Kinew said he felt "proud" and "enthused" after his party formed the Official Opposition again after winning at least 17 seats by press time. An NDP source said the party had hoped to win 17.

New Democrat Jamie Moses defeated PC cabinet minister Colleen Mayer in St. Vital. Moses is one of the province's first black MLAs. Uzoma Asagwara, the NDP candidate in Union Station, is the first black and queer MLA elected in Manitoba's history.

NDP Leader Wab Kinew delivered an upbeat speech despite his party remains in opposition.

PHIL HOSSACK / WINNIPEG FREE PRESS

NDP Leader Wab Kinew delivered an upbeat speech despite his party remains in opposition.

Party headquarters, the Metropolitan Entertainment Centre, was packed as Kinew made his concession speech, which sounded more like a victory speech. Afterward, he strolled into the crowd of supporters, who wanted selfies taken with their leader, to the tune of Curtis Mayfield's Move On Up.

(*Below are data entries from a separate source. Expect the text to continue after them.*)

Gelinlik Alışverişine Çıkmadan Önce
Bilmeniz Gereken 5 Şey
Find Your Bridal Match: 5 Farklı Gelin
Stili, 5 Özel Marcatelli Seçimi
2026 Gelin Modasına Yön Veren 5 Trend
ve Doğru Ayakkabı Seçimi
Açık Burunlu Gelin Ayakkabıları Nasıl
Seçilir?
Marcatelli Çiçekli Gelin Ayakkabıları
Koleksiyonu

"Our new team is going to have twice as many new MLAs as there will be veterans on the team," Kinew pointed out, noting their energy would outshine that of the Tories.

"We are going to stand up for the environment, we are going to stand up for climate justice. We are going to stand up for a Manitoba that works for all, of, us," he said, emphasizing the last three words.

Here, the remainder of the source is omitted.